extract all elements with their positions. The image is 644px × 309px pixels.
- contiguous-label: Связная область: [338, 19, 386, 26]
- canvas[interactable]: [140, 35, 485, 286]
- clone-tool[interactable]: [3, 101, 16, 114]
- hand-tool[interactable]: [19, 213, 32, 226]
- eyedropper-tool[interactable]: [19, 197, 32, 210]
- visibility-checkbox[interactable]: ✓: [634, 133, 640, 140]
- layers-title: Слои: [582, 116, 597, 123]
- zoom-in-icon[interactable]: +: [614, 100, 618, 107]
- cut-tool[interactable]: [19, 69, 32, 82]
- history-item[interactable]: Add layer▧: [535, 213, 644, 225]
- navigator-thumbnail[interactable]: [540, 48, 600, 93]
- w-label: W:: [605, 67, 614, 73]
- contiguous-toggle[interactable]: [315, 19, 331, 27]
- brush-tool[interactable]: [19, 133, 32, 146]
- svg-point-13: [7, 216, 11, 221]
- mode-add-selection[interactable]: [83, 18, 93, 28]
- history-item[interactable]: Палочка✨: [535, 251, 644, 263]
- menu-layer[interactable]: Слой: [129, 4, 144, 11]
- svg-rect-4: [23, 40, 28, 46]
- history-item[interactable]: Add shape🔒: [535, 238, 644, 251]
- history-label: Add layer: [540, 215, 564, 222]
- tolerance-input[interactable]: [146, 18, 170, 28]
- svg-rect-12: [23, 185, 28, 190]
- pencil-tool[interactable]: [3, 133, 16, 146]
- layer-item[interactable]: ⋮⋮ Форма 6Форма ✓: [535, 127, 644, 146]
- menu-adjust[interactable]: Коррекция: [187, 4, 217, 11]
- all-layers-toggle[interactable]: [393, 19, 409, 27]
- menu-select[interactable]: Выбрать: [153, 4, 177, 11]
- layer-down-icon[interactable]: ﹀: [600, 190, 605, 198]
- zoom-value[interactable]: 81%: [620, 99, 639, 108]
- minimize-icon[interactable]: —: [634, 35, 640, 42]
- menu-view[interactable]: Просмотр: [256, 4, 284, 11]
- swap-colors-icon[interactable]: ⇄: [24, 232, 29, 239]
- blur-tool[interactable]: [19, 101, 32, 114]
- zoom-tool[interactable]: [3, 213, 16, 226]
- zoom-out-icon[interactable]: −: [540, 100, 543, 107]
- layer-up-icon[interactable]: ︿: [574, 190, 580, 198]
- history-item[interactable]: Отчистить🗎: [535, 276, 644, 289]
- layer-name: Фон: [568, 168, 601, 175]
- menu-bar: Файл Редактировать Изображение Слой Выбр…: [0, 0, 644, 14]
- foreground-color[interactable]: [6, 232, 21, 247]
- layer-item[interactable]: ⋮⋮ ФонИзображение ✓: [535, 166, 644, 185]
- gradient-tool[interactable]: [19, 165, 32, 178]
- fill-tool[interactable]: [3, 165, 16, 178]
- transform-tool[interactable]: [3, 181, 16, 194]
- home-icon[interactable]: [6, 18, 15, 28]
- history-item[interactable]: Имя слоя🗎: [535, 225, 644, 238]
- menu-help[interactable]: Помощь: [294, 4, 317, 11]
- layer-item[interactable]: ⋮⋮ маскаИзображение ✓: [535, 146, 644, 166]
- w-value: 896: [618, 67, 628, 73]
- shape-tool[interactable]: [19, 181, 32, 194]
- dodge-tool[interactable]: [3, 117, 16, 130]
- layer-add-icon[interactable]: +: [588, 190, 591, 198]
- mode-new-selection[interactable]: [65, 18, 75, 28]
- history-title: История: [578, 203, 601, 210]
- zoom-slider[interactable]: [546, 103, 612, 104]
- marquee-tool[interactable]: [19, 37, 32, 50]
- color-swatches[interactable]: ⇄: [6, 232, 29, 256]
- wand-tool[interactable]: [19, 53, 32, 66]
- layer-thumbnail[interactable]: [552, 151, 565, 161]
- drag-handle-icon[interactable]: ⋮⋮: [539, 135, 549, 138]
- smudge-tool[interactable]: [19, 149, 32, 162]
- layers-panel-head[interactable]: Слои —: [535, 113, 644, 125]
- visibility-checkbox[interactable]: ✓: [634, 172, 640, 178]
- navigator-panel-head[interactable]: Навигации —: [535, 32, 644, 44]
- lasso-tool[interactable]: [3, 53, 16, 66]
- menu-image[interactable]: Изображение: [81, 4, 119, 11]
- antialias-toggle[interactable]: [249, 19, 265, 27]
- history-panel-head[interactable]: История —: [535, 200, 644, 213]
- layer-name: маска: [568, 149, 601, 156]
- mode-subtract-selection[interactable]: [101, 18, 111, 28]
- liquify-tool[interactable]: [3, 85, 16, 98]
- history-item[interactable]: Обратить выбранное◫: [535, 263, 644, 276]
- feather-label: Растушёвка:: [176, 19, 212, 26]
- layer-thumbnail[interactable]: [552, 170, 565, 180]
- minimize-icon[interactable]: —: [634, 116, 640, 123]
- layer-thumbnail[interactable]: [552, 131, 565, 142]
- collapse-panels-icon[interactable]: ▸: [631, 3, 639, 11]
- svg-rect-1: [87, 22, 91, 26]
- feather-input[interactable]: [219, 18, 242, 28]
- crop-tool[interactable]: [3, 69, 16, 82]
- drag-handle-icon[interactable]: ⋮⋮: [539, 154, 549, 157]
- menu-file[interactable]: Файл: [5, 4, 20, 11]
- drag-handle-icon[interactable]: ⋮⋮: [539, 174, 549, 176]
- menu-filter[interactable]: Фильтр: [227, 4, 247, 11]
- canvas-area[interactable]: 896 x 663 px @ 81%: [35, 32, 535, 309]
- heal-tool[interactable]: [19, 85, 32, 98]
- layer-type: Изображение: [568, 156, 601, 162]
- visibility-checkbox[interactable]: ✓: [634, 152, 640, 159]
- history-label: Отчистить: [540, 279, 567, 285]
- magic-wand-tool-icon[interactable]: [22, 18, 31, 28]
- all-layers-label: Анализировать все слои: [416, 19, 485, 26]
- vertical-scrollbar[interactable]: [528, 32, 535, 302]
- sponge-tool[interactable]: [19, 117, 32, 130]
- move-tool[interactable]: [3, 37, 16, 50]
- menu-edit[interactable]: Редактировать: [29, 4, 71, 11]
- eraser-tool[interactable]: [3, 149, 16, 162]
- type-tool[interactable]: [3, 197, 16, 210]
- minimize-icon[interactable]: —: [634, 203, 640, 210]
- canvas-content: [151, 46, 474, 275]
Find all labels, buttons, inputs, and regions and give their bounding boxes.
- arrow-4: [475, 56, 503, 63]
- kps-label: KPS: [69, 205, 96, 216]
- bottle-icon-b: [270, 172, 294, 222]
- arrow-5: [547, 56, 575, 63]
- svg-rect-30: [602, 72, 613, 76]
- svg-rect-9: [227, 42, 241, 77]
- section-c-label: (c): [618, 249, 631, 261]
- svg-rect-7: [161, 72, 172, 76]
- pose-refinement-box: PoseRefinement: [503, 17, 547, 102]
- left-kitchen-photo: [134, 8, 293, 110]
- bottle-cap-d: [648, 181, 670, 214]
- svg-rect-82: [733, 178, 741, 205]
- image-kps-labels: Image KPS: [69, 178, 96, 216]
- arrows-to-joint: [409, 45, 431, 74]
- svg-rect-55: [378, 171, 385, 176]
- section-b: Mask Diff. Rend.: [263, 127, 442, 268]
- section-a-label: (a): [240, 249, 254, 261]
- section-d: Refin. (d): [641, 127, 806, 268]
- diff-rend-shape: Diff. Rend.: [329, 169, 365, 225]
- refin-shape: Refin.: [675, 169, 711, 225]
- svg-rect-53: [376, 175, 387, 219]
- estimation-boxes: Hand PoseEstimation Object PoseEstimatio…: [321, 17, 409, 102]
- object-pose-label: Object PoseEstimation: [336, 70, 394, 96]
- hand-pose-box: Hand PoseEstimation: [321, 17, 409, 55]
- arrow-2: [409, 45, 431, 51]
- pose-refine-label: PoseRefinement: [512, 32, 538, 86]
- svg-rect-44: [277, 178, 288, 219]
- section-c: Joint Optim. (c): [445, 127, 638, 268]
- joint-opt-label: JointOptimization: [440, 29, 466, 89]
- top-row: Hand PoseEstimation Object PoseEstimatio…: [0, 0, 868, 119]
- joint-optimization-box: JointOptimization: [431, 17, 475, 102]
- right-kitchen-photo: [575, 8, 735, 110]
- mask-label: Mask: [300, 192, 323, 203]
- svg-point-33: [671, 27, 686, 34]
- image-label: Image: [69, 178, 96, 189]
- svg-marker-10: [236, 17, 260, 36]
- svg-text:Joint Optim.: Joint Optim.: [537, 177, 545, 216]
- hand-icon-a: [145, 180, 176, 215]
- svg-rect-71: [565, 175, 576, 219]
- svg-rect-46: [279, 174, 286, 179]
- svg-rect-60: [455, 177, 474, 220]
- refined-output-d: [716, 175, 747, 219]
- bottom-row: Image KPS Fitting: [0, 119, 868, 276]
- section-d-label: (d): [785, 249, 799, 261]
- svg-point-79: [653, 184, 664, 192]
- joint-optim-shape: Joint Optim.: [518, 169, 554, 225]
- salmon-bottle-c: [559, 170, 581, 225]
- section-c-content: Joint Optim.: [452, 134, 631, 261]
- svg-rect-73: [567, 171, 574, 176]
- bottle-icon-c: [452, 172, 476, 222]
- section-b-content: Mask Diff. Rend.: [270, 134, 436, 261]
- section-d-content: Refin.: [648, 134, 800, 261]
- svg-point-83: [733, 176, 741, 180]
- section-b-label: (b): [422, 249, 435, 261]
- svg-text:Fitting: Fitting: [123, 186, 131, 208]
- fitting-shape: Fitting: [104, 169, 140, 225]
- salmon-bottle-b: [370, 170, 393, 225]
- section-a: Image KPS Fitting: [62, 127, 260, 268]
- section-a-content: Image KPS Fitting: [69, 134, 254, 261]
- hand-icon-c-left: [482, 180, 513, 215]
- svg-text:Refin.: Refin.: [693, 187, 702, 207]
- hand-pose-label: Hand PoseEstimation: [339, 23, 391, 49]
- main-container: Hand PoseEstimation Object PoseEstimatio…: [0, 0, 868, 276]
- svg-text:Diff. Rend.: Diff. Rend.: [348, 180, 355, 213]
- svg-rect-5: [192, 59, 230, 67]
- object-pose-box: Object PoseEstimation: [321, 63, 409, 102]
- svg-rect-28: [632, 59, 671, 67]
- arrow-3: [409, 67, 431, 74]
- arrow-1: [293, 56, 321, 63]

---*---

* _ABOUT THIS TASK_:
Count the lines of the listing that contain the word "item", and give only the number.

* _RESULT OF THIS EXERCISE_:
9